* **Records to use**

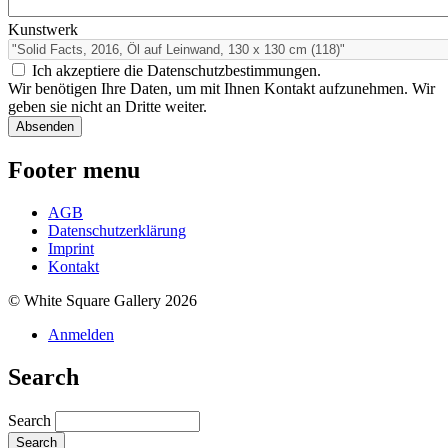
Kunstwerk
Ich akzeptiere die Datenschutzbestimmungen.
Wir benötigen Ihre Daten, um mit Ihnen Kontakt aufzunehmen. Wir
geben sie nicht an Dritte weiter.
Footer menu
AGB
Datenschutzerklärung
Imprint
Kontakt
© White Square Gallery 2026
Anmelden
Search
Search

* **Task item**
The result consists of the line with "Datenschutzerklärung" through the last line of the entries above, repeated exactly and with nothing else.

* **Result for this task**
Datenschutzerklärung
Imprint
Kontakt
© White Square Gallery 2026
Anmelden
Search
Search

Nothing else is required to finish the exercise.